Your objective:
Exclude the pictures and repeat all of the data exactly.

(Stored data entries)
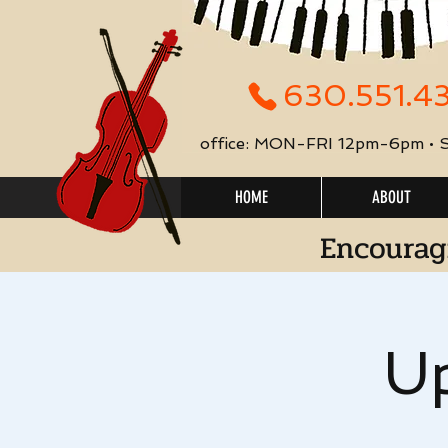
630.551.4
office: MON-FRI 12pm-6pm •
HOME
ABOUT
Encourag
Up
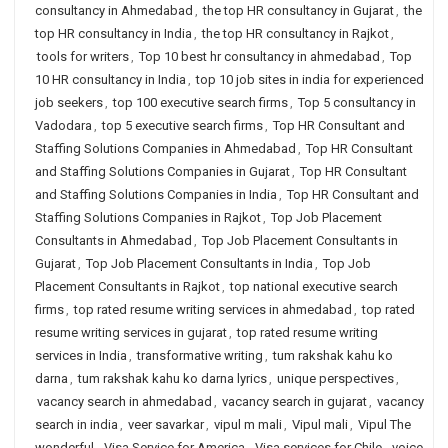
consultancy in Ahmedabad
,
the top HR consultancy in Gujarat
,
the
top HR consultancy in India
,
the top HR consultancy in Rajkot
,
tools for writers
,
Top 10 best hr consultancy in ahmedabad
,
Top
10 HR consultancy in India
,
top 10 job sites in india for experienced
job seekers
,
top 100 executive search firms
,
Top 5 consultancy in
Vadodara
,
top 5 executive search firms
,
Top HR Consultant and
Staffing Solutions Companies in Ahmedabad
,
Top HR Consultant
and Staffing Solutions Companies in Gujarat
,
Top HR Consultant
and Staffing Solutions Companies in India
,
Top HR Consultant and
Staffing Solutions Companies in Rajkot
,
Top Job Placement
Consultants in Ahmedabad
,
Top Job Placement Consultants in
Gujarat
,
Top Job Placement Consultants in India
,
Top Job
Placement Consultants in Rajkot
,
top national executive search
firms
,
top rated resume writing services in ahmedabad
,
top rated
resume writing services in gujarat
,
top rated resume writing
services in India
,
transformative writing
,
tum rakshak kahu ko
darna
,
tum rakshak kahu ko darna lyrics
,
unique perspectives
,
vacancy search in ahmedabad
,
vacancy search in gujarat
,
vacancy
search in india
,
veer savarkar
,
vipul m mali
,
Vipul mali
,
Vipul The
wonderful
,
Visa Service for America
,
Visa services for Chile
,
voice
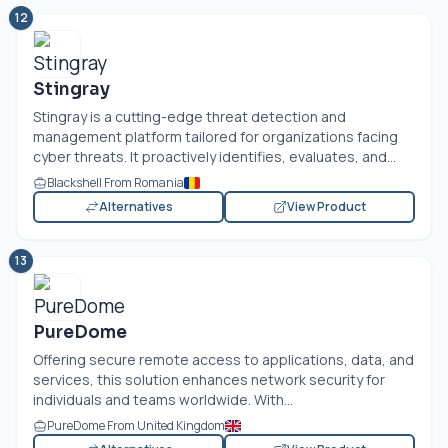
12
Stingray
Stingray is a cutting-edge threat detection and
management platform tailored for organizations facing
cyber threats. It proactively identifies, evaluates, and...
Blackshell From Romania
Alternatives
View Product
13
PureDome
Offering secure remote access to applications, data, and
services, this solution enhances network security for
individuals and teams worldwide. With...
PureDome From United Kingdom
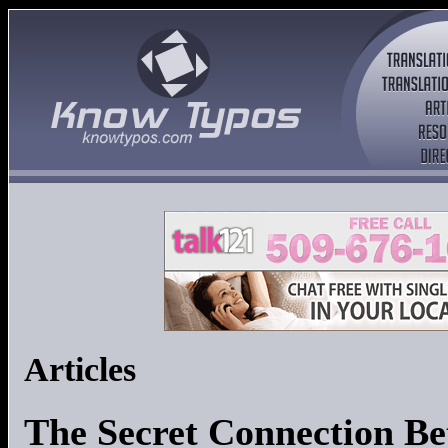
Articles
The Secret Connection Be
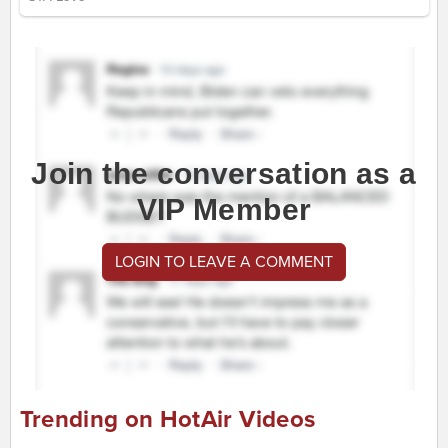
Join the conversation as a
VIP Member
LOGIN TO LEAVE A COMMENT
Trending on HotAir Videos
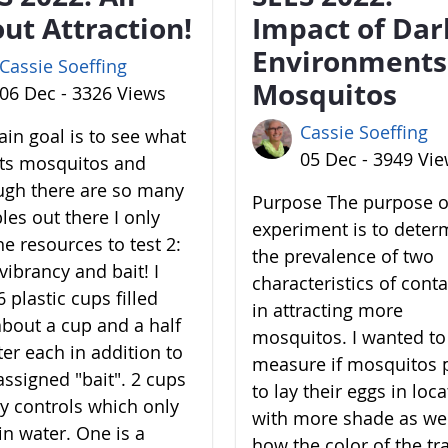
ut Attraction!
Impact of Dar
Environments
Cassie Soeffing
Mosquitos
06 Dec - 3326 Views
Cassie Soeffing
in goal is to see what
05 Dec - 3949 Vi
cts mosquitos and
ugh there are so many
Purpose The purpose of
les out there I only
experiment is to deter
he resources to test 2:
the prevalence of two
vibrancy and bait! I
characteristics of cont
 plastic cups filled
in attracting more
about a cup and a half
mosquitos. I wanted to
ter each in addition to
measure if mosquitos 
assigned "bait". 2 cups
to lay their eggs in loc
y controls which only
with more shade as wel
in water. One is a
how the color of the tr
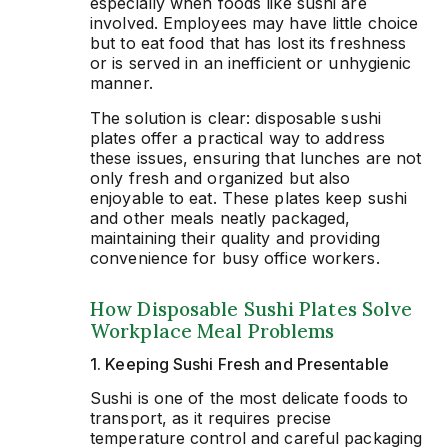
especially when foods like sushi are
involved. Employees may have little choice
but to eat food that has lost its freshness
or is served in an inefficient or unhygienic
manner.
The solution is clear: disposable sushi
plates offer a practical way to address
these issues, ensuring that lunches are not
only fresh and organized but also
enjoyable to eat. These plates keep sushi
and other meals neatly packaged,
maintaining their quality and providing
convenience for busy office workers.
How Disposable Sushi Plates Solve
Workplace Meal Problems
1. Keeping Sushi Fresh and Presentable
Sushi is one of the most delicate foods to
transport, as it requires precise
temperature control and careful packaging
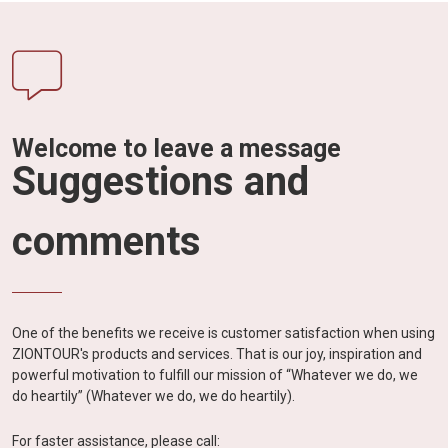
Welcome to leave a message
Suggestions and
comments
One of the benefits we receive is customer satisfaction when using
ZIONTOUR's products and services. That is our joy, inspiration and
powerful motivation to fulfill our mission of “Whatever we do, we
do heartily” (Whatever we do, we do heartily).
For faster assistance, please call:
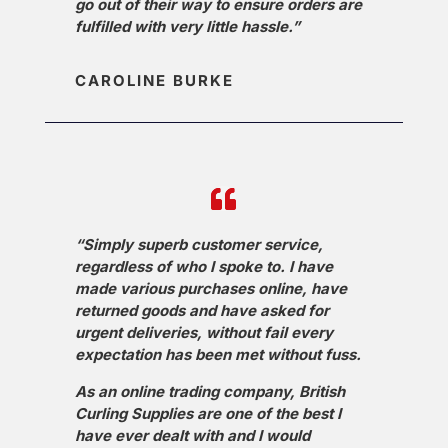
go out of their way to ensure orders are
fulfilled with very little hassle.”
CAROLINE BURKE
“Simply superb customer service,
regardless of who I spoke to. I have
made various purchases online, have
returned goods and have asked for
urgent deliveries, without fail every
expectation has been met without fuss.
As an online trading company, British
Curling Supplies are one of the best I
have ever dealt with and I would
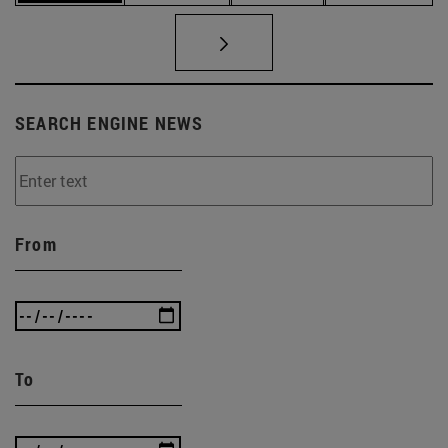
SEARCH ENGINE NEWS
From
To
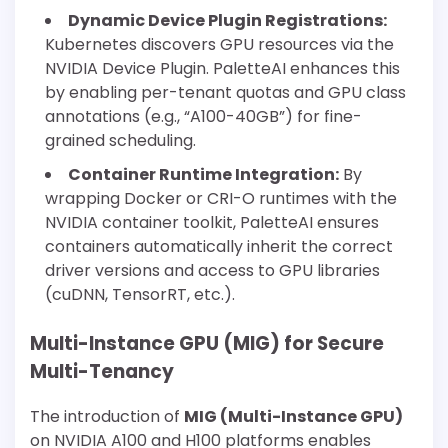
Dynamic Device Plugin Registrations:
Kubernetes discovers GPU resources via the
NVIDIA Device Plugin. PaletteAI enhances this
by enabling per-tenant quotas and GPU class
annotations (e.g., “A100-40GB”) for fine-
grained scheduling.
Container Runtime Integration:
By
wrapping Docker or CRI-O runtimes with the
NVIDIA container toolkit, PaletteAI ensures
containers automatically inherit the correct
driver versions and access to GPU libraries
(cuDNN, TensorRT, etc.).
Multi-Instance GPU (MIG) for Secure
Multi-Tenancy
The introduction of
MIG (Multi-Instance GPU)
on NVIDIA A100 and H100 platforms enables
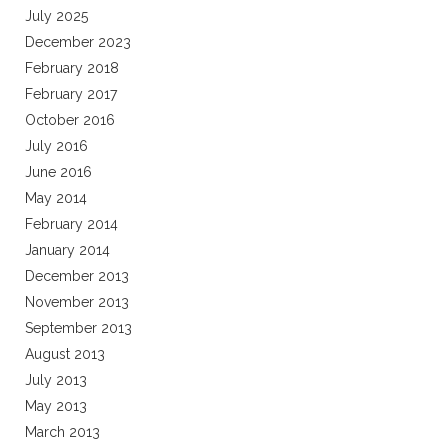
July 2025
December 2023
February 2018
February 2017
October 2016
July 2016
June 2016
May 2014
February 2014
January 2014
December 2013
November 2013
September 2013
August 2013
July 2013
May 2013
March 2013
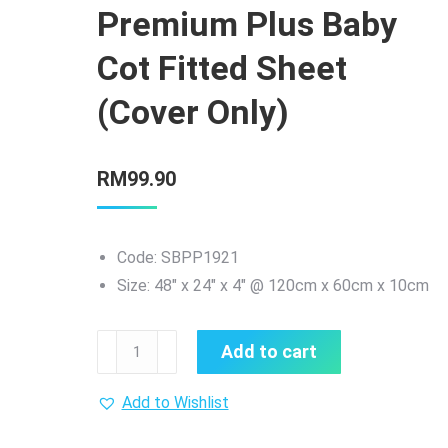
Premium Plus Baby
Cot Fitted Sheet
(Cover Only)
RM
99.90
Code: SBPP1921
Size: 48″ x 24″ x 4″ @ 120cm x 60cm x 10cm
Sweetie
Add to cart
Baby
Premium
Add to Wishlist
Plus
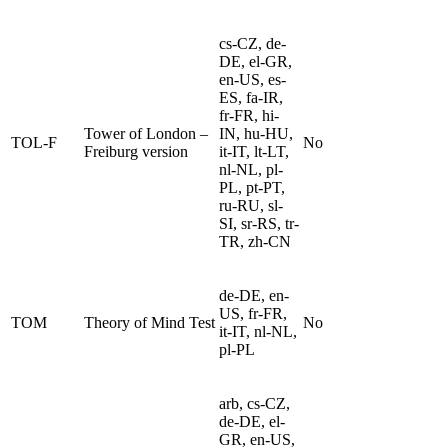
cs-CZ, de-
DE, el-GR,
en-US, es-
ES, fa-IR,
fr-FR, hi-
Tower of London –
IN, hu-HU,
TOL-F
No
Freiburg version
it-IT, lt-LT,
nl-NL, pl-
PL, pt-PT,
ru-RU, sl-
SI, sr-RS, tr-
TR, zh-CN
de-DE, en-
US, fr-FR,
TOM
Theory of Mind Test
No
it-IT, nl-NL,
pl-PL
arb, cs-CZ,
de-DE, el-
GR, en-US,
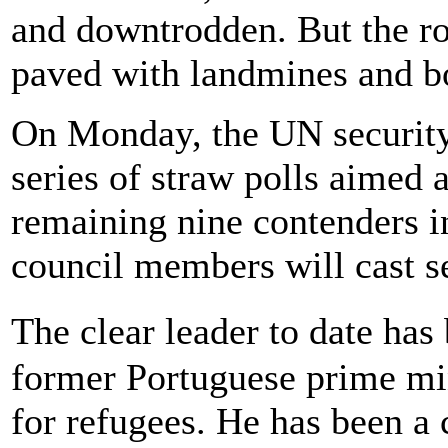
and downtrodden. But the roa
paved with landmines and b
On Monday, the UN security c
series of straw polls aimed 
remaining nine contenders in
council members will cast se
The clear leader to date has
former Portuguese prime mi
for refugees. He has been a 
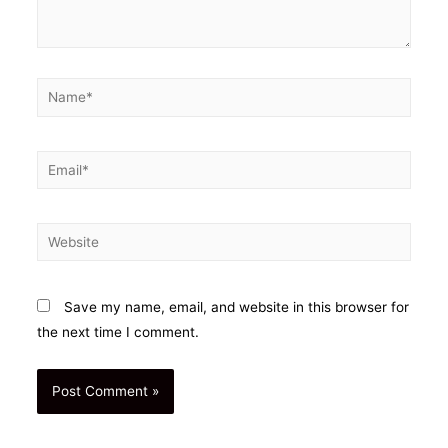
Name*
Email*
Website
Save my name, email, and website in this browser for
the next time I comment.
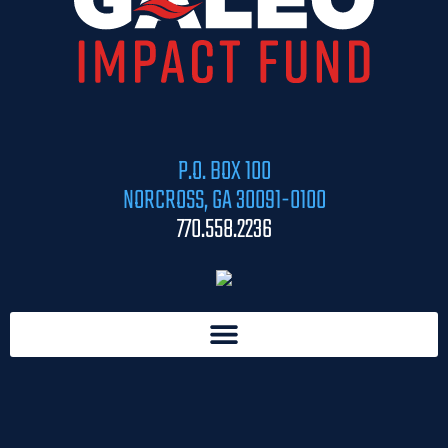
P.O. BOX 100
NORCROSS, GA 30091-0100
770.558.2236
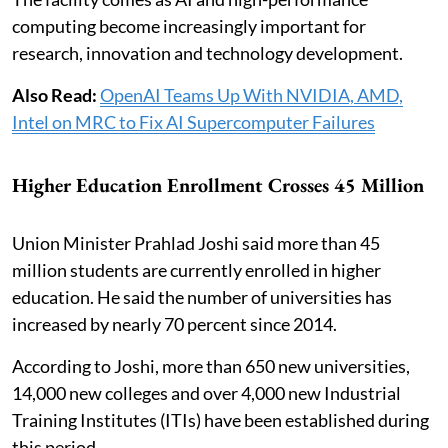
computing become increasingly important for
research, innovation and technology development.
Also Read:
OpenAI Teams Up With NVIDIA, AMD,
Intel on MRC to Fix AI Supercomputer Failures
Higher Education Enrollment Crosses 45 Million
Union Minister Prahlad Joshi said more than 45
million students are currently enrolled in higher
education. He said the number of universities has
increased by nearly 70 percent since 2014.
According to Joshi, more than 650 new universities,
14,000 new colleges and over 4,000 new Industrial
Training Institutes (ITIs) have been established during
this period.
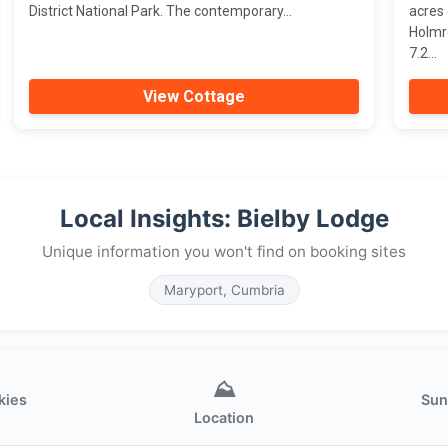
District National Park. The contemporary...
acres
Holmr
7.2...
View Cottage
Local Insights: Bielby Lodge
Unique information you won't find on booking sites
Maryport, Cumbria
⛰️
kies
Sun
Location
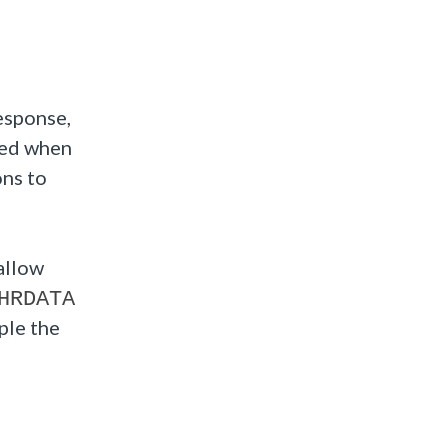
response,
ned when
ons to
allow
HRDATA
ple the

Answer:
630.551.4
office: MON-FRI 12pm-6pm •
HOME
ABOUT
Encourag
Up
consultancy in Ahmedabad
,
the top HR consultancy in Gujarat
,
the
top HR consultancy in India
,
the top HR consultancy in Rajkot
,
tools for writers
,
Top 10 best hr consultancy in ahmedabad
,
Top
10 HR consultancy in India
,
top 10 job sites in india for experienced
job seekers
,
top 100 executive search firms
,
Top 5 consultancy in
Vadodara
,
top 5 executive search firms
,
Top HR Consultant and
Staffing Solutions Companies in Ahmedabad
,
Top HR Consultant
and Staffing Solutions Companies in Gujarat
,
Top HR Consultant
and Staffing Solutions Companies in India
,
Top HR Consultant and
Staffing Solutions Companies in Rajkot
,
Top Job Placement
Consultants in Ahmedabad
,
Top Job Placement Consultants in
Gujarat
,
Top Job Placement Consultants in India
,
Top Job
Placement Consultants in Rajkot
,
top national executive search
firms
,
top rated resume writing services in ahmedabad
,
top rated
resume writing services in gujarat
,
top rated resume writing
services in India
,
transformative writing
,
tum rakshak kahu ko
darna
,
tum rakshak kahu ko darna lyrics
,
unique perspectives
,
vacancy search in ahmedabad
,
vacancy search in gujarat
,
vacancy
search in india
,
veer savarkar
,
vipul m mali
,
Vipul mali
,
Vipul The
wonderful
,
Visa Service for America
,
Visa services for Chile
,
voice
12
Stingray
Stingray is a cutting-edge threat detection and
management platform tailored for organizations facing
cyber threats. It proactively identifies, evaluates, and...
Blackshell From Romania
Alternatives
View Product
13
PureDome
Offering secure remote access to applications, data, and
services, this solution enhances network security for
individuals and teams worldwide. With...
PureDome From United Kingdom
Articles
The Secret Connection Be
Join the conversation as a
VIP Member
LOGIN TO LEAVE A COMMENT
Trending on HotAir Videos
ut Attraction!
Impact of Dar
Environments
Cassie Soeffing
Mosquitos
06 Dec - 3326 Views
Cassie Soeffing
in goal is to see what
05 Dec - 3949 Vi
cts mosquitos and
ugh there are so many
Purpose The purpose of
les out there I only
experiment is to deter
he resources to test 2:
the prevalence of two
vibrancy and bait! I
characteristics of cont
 plastic cups filled
in attracting more
about a cup and a half
mosquitos. I wanted to
ter each in addition to
measure if mosquitos 
assigned "bait". 2 cups
to lay their eggs in loc
y controls which only
with more shade as wel
in water. One is a
how the color of the tr
especially when foods like sushi are
involved. Employees may have little choice
but to eat food that has lost its freshness
or is served in an inefficient or unhygienic
manner.
The solution is clear: disposable sushi
plates offer a practical way to address
these issues, ensuring that lunches are not
only fresh and organized but also
enjoyable to eat. These plates keep sushi
and other meals neatly packaged,
maintaining their quality and providing
convenience for busy office workers.
How Disposable Sushi Plates Solve
Workplace Meal Problems
1. Keeping Sushi Fresh and Presentable
Sushi is one of the most delicate foods to
transport, as it requires precise
temperature control and careful packaging
Welcome to leave a message
Suggestions and
comments
One of the benefits we receive is customer satisfaction when using
ZIONTOUR's products and services. That is our joy, inspiration and
powerful motivation to fulfill our mission of “Whatever we do, we
do heartily” (Whatever we do, we do heartily).
For faster assistance, please call:
go out of their way to ensure orders are
fulfilled with very little hassle.”
CAROLINE BURKE
“Simply superb customer service,
regardless of who I spoke to. I have
made various purchases online, have
returned goods and have asked for
urgent deliveries, without fail every
expectation has been met without fuss.
As an online trading company, British
Curling Supplies are one of the best I
have ever dealt with and I would
SEARCH ENGINE NEWS
From
To
Dynamic Device Plugin Registrations:
Kubernetes discovers GPU resources via the
NVIDIA Device Plugin. PaletteAI enhances this
by enabling per-tenant quotas and GPU class
annotations (e.g., “A100-40GB”) for fine-
grained scheduling.
Container Runtime Integration:
By
wrapping Docker or CRI-O runtimes with the
NVIDIA container toolkit, PaletteAI ensures
containers automatically inherit the correct
driver versions and access to GPU libraries
(cuDNN, TensorRT, etc.).
Multi-Instance GPU (MIG) for Secure
Multi-Tenancy
The introduction of
MIG (Multi-Instance GPU)
on NVIDIA A100 and H100 platforms enables
July 2025
December 2023
February 2018
February 2017
October 2016
July 2016
June 2016
May 2014
February 2014
January 2014
December 2013
November 2013
September 2013
August 2013
July 2013
May 2013
March 2013
Premium Plus Baby
Cot Fitted Sheet
(Cover Only)
RM
99.90
Code: SBPP1921
Size: 48″ x 24″ x 4″ @ 120cm x 60cm x 10cm
Sweetie
Add to cart
Baby
Premium
Add to Wishlist
Plus
cs-CZ, de-
DE, el-GR,
en-US, es-
ES, fa-IR,
fr-FR, hi-
Tower of London –
IN, hu-HU,
TOL-F
No
Freiburg version
it-IT, lt-LT,
nl-NL, pl-
PL, pt-PT,
ru-RU, sl-
SI, sr-RS, tr-
TR, zh-CN
de-DE, en-
US, fr-FR,
TOM
Theory of Mind Test
No
it-IT, nl-NL,
pl-PL
arb, cs-CZ,
de-DE, el-
GR, en-US,
and downtrodden. But the roa
paved with landmines and b
On Monday, the UN security c
series of straw polls aimed 
remaining nine contenders in
council members will cast se
The clear leader to date has
former Portuguese prime mi
for refugees. He has been a 
Name*
Email*
Website
Save my name, email, and website in this browser for
the next time I comment.
P.O. BOX 100
NORCROSS, GA 30091-0100
770.558.2236
computing become increasingly important for
research, innovation and technology development.
Also Read:
OpenAI Teams Up With NVIDIA, AMD,
Intel on MRC to Fix AI Supercomputer Failures
Higher Education Enrollment Crosses 45 Million
Union Minister Prahlad Joshi said more than 45
million students are currently enrolled in higher
education. He said the number of universities has
increased by nearly 70 percent since 2014.
According to Joshi, more than 650 new universities,
14,000 new colleges and over 4,000 new Industrial
Training Institutes (ITIs) have been established during
this period.
District National Park. The contemporary...
acres
Holmr
7.2...
View Cottage
Local Insights: Bielby Lodge
Unique information you won't find on booking sites
Maryport, Cumbria
⛰️
kies
Sun
Location
response,
ned when
ons to
allow
HRDATA
ple the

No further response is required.